§ **Exercise**:
Report every line of the records below that contains the word "Weak".

[Opening Dataset excerpts section]

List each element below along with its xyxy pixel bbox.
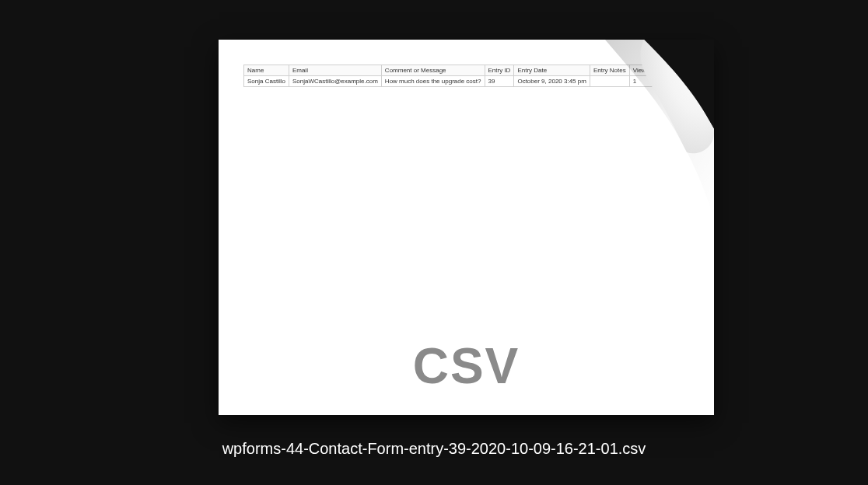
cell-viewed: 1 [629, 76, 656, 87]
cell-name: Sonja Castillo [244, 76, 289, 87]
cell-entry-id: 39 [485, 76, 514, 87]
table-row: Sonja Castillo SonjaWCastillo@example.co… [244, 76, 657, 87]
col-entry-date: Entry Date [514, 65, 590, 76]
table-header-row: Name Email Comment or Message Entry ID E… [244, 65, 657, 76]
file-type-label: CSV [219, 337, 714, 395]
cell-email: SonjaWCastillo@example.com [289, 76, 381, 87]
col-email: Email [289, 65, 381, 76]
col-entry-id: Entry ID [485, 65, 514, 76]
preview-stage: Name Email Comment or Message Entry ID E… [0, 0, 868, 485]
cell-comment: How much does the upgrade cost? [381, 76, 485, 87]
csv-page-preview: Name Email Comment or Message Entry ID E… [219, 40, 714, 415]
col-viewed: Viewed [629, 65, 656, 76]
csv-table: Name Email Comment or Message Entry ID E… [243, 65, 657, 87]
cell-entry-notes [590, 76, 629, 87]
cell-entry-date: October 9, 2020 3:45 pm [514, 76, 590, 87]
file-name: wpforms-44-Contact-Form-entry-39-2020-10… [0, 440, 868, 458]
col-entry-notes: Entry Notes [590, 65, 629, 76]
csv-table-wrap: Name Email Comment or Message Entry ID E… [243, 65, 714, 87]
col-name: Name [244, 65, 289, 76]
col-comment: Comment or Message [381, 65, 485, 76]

[Closing Dataset excerpts section]
[Opening Dataset excerpts section]

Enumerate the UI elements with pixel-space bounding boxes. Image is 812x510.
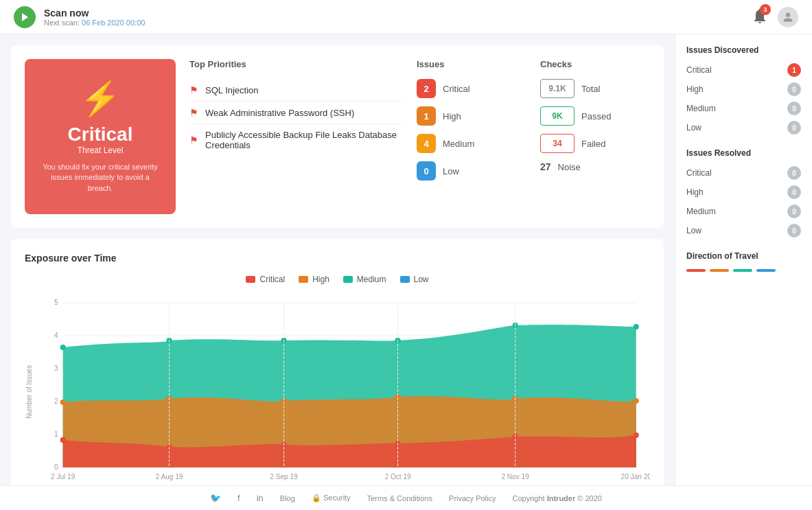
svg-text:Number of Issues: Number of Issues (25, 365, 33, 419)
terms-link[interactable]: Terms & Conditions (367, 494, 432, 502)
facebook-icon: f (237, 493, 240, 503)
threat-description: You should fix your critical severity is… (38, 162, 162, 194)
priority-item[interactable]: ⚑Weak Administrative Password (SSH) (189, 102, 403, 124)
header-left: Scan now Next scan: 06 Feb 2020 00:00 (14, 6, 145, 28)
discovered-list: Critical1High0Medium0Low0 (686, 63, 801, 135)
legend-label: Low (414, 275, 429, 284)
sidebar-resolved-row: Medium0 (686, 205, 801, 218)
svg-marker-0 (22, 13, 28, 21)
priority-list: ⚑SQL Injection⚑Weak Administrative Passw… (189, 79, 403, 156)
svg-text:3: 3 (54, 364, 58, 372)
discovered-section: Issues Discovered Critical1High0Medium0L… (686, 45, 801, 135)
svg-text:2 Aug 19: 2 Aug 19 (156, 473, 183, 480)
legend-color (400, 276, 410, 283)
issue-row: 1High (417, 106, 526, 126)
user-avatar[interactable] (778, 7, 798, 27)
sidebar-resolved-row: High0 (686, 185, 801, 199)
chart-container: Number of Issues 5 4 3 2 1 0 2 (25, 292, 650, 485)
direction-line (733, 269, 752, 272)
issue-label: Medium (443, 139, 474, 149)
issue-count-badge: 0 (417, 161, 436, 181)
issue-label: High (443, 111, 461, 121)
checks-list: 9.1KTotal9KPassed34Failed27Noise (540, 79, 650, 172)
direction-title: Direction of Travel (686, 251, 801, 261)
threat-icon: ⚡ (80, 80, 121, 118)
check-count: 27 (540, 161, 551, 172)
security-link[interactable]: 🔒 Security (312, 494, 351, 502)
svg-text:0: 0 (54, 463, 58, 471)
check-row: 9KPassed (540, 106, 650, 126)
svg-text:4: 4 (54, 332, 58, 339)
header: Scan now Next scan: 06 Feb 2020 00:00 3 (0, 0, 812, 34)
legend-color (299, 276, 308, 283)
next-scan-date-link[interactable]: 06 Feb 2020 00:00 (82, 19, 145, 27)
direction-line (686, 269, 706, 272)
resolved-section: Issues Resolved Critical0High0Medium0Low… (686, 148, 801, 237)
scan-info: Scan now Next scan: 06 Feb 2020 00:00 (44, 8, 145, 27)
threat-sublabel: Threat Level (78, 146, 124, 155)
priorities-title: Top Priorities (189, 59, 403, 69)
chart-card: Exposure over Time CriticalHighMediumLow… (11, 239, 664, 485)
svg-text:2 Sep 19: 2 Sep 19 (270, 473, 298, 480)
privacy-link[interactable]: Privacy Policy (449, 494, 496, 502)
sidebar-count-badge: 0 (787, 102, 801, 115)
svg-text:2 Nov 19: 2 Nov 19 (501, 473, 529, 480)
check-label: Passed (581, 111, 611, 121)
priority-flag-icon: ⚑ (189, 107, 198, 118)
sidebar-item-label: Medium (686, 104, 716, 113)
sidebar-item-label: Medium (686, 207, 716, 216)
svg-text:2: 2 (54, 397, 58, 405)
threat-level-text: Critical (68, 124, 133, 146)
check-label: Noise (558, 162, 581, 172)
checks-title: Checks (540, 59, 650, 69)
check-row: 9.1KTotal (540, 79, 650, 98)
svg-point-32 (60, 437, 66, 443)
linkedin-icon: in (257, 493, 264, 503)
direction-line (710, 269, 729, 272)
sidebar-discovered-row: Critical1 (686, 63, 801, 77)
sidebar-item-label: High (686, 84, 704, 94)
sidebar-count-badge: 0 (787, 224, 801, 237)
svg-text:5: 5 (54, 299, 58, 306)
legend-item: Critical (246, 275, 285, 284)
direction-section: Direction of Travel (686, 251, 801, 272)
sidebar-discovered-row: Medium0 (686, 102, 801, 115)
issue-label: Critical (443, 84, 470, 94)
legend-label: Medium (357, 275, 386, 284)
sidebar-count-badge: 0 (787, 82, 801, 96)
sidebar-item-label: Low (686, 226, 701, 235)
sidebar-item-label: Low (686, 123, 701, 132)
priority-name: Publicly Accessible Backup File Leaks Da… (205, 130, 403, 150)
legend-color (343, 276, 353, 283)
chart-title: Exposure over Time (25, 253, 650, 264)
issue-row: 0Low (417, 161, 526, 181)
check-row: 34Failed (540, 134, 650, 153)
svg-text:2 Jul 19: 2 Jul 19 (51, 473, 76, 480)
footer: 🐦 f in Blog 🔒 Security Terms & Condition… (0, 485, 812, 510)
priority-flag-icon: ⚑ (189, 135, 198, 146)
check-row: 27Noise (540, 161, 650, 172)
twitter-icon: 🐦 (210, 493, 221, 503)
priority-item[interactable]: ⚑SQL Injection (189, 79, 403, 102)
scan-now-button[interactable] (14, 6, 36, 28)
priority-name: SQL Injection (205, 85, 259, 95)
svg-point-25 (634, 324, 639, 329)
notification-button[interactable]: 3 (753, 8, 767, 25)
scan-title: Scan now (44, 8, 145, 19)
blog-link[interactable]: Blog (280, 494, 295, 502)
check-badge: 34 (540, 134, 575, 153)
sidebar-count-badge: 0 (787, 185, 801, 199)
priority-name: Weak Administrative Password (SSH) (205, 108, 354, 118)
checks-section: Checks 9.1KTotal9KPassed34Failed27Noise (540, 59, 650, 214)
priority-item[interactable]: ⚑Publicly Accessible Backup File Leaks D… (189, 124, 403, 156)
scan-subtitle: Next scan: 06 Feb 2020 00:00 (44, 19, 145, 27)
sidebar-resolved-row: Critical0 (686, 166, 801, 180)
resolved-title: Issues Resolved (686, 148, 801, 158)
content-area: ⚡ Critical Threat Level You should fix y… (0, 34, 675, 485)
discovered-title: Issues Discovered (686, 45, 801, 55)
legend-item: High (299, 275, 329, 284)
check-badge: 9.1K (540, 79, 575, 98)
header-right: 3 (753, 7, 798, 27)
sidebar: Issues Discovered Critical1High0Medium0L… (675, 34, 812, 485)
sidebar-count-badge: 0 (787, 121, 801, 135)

[Closing Dataset excerpts section]

§ **Your response**:
priority-item[interactable]: ⚑Weak Administrative Password (SSH) (189, 102, 403, 124)
priority-list: ⚑SQL Injection⚑Weak Administrative Passw… (189, 79, 403, 156)
priority-name: Weak Administrative Password (SSH) (205, 108, 354, 118)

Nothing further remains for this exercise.